Here in this project, we will be discovering new insights on diabetes dataset. We really hope our findings will be helpful. We have diagnostic measurements such as pregnancy, glucose level, blood pressure, skin thickness, insulin, BMI, Diabetes Pedigree Function (DPF) that gives some information on risk level related to hereditary and age. We will be building a model that predicts whether patient has diabetes based on those measurements.
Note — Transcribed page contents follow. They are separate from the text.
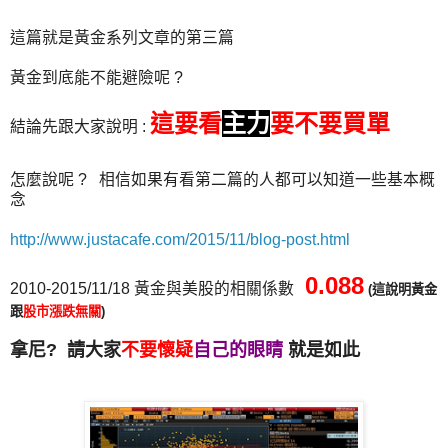
這篇就是黃金系列文章的第三篇
黃金到底能不能避險呢 ?
這要看
主力
要不要買單
結論先跟大家說明 :
怎麼說呢 ? 相信如果有看第二篇的人都可以知道一些基本概
念
http://www.justacafe.com/2015/11/blog-post.html
0.088
2010-2015/11/18 黃金與美股的相關係數
(這說明黃金
跟
股市漲跌無關
)
拿尼? 請大家
不要懷疑
自己的眼睛
就是如此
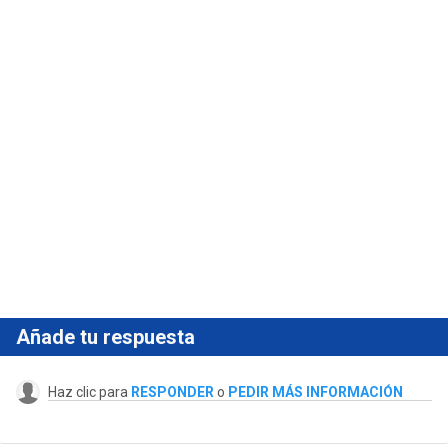
Añade tu respuesta
Haz clic para
RESPONDER
o
PEDIR MÁS INFORMACIÓN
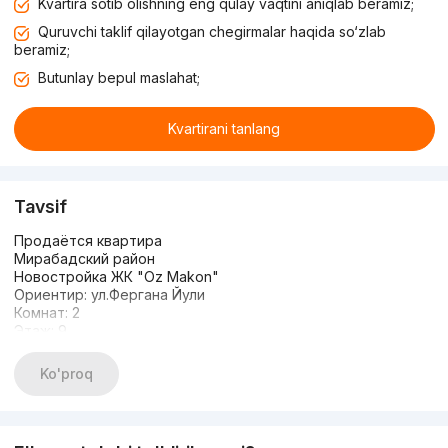
Kvartira sotib olishning eng qulay vaqtini aniqlab beramiz;
Quruvchi taklif qilayotgan chegirmalar haqida so‘zlab
beramiz;
Butunlay bepul maslahat;
Kvartirani tanlang
Tavsif
Продаётся квартира
Мирабадский район
Новостройка ЖК "Oz Makon"
Ориентир: ул.Фергана Йули
Комнат: 2
Этаж: 9
Этажность: 16
Площадь: 62 м2
Ko'proq
Состояние: черновая отделка
Цена: 100.000 у.е
+998507586606
Буду рада помочь Вам в поисках недвижимости!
Diabetes occurs when pancreas human organ can’t produce enough insulin in blood. Insulin’s role in a human body is to control glucose levels. Produced insulin acts as a directional tool for glucose and helps to deliver glucose into each human cell. Without insulin, glucose in blood keeps circulating and can’t be delivered to human cells. As a result, glucose level increases in human.
import pandas as pd
from sklearn.preprocessing import MinMaxScaler,StandardScaler
from matplotlib import pyplot as plt
from sklearn.cluster import KMeans
import seaborn as sns
import numpy as np
from sklearn.model_selection import train_test_split
from sklearn.ensemble import RandomForestClassifier
from sklearn.metrics import classification_report,confusion_matrix, roc_auc_score,r2_score
We import all our necessary libraries and data from github Our dataset is located on personal GitHub page that can be imported in our notebook
df = pd.read_csv("https://raw.githubusercontent.com/begen/diabetes/master/diabetes.csv")
df.head()
| Pregnancies | Glucose | BloodPressure | SkinThickness | Insulin | BMI | DiabetesPedigreeFunction | Age | Outcome | |
|---|---|---|---|---|---|---|---|---|---|
| 0 | 6 | 148 | 72 | 35 | 0 | 33.6 | 0.627 | 50 | 1 |
| 1 | 1 | 85 | 66 | 29 | 0 | 26.6 | 0.351 | 31 | 0 |
| 2 | 8 | 183 | 64 | 0 | 0 | 23.3 | 0.672 | 32 | 1 |
| 3 | 1 | 89 | 66 | 23 | 94 | 28.1 | 0.167 | 21 | 0 |
| 4 | 0 | 137 | 40 | 35 | 168 | 43.1 | 2.288 | 33 | 1 |
We can see that the data is small with 768 rows and 9 columns.
df.shape
(768, 9)
We would like to see the correlation between given variables
df.corr()
| Pregnancies | Glucose | BloodPressure | SkinThickness | Insulin | BMI | DiabetesPedigreeFunction | Age | Outcome | |
|---|---|---|---|---|---|---|---|---|---|
| Pregnancies | 1.000000 | 0.129459 | 0.141282 | -0.081672 | -0.073535 | 0.017683 | -0.033523 | 0.544341 | 0.221898 |
| Glucose | 0.129459 | 1.000000 | 0.152590 | 0.057328 | 0.331357 | 0.221071 | 0.137337 | 0.263514 | 0.466581 |
| BloodPressure | 0.141282 | 0.152590 | 1.000000 | 0.207371 | 0.088933 | 0.281805 | 0.041265 | 0.239528 | 0.065068 |
| SkinThickness | -0.081672 | 0.057328 | 0.207371 | 1.000000 | 0.436783 | 0.392573 | 0.183928 | -0.113970 | 0.074752 |
| Insulin | -0.073535 | 0.331357 | 0.088933 | 0.436783 | 1.000000 | 0.197859 | 0.185071 | -0.042163 | 0.130548 |
| BMI | 0.017683 | 0.221071 | 0.281805 | 0.392573 | 0.197859 | 1.000000 | 0.140647 | 0.036242 | 0.292695 |
| DiabetesPedigreeFunction | -0.033523 | 0.137337 | 0.041265 | 0.183928 | 0.185071 | 0.140647 | 1.000000 | 0.033561 | 0.173844 |
| Age | 0.544341 | 0.263514 | 0.239528 | -0.113970 | -0.042163 | 0.036242 | 0.033561 | 1.000000 | 0.238356 |
| Outcome | 0.221898 | 0.466581 | 0.065068 | 0.074752 | 0.130548 | 0.292695 | 0.173844 | 0.238356 | 1.000000 |
In order to visualize out correlation matrix, we will use seaborn’s heatmap.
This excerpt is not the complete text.